The 3 lipid amphotericin products are amphotericin B lipid complex (Abelcet), amphotericin B cholesteryl sulfate (Amphotec), and amphotericin B liposomal (AmBisome). Lipid amphotericin B is used when toxicity from nonlipid amphotericin B is unacceptable. In some patients, lipid products seem to cause less fever, gastrointestinal irritation, chills, and headache. It is unclear whether their renal toxicity is lower.

Amphotericin B lipid complex (ABLC, Abelcet)

This agent is amphotericin B in phospholipid complexed form; it is a polyene antibiotic with poor oral availability. Amphotericin B is produced by a strain of Streptomyces nodosus; it can be fungistatic or fungicidal. The drug binds to sterols (eg, ergosterol) in the fungal cell membrane, causing leakage of intracellular components and fungal cell death. Toxicity to human cells may occur via this same mechanism.

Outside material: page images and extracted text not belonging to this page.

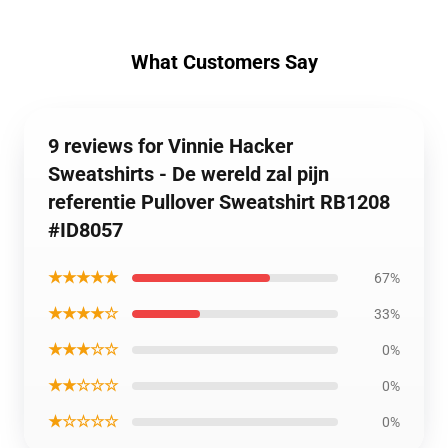
What Customers Say
9 reviews for Vinnie Hacker
Sweatshirts - De wereld zal pijn
referentie Pullover Sweatshirt RB1208
#ID8057
★★★★★
67%
★★★★☆
33%
★★★☆☆
0%
★★☆☆☆
0%
★☆☆☆☆
0%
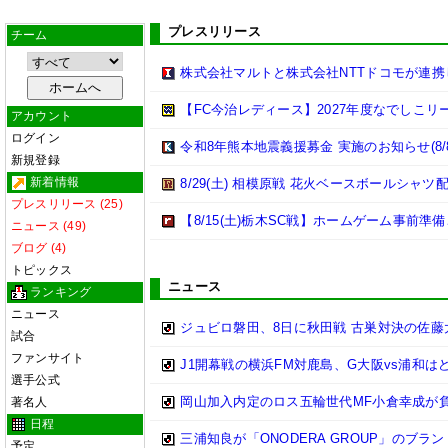
プレスリリース
チーム
株式会社マルトと株式会社NTTドコモが連
【FC今治レディース】2027年度なでしこ
アカウント
ログイン
令和8年熊本地震義援募金 実施のお知らせ(8/8
新規登録
新着情報
8/29(土) 相模原戦 花火ベースボールシャツ配
プレスリリース (25)
【8/15(土)栃木SC戦】ホームゲーム事前準
ニュース (49)
ブログ (4)
トピックス
ニュース
ランキング
ニュース
ジュビロ磐田、8日に秋田戦 古巣対決の佐藤
試合
ファンサイト
J1開幕戦の横浜FM対鹿島、G大阪vs浦和は
選手公式
岡山加入内定のロス五輪世代MF小倉幸成が
著名人
日程
三浦知良が「ONODERA GROUP」のブ
予定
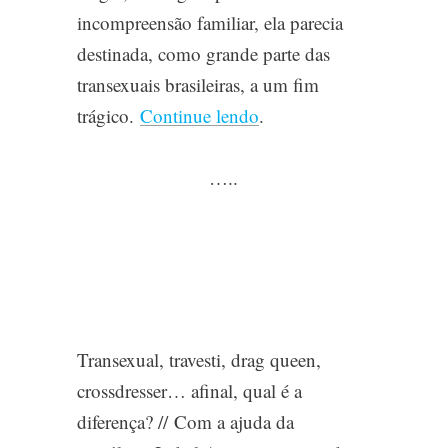
incompreensão familiar, ela parecia
destinada, como grande parte das
transexuais brasileiras, a um fim
trágico.
Continue lendo
.
…..
Transexual, travesti, drag queen,
crossdresser… afinal, qual é a
diferença? //
Com a ajuda da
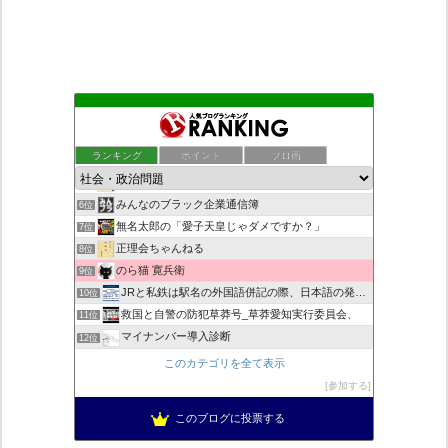
もえるあじあ
2位
死神タカ位置サナエのオイルショックドクトリン憲法改悪計画！
3位
ランキング
ポイント
ブロ画
ダリチョコ dalichoko
4位
恥を知れ、恥を
5位
みんなのブラック企業通信簿
6位
無名太郎の「愛子天皇じゃダメですか？」
7位
正理会ちゃんねる
8位
のら猫 寛兵衛
9位
JRと私鉄は駅名の外国語併記の際、日本語の発音/…
10位
救国と自警の防犯草莽号_草莽愛知実行委員会、
11位
マイナンバー導入診断
12位
ヨウイチとウサコの常識がひっくり返る消費税
13位
このカテゴリを全て表示
日本の覚醒
14位
参加する
バックストリートを歩く影の独り言
15位
このブログに投票する
真のジャーナリズムがここにある！
16位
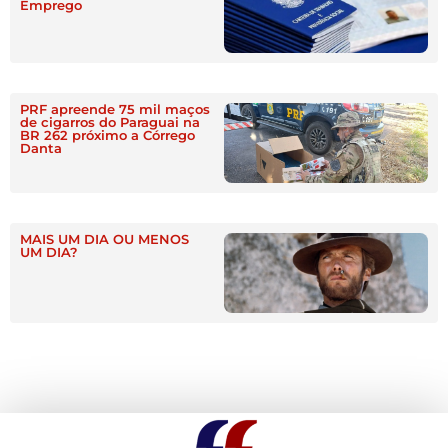
Emprego
PRF apreende 75 mil maços
de cigarros do Paraguai na
BR 262 próximo a Córrego
Danta
MAIS UM DIA OU MENOS
UM DIA?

Amphotericin B, liposomal (AmBisome)

This is a lipid preparation consisting of amphotericin B within unilamellar liposomes. It delivers higher concentrations of the drug, with a theoretical increase in therapeutic potential and decreased nephrotoxicity.

Amphotericin B is a polyene antibiotic with poor oral availability. It is produced by a strain of Streptomyces nodosus, and it can be fungistatic or fungicidal. The drug binds to sterols (eg, ergosterol) in the fungal cell membrane, causing leakage of intracellular components and fungal cell death. Toxicity to human cells may occur via this same mechanism.

Amphotericin B colloidal dispersion (Amphotec)

Amphotericin B colloidal dispersion is a lipid preparation consisting of amphotericin B attached to lipid discoid structures. Amphotericin B is a polyene antibiotic with poor oral availability. It is produced by a strain of Streptomyces nodosus, and it can be fungistatic or fungicidal. The drug binds to sterols (eg, ergosterol) in the fungal cell membrane, causing leakage of intracellular components and fungal cell death. Toxicity to human cells may occur via this same mechanism.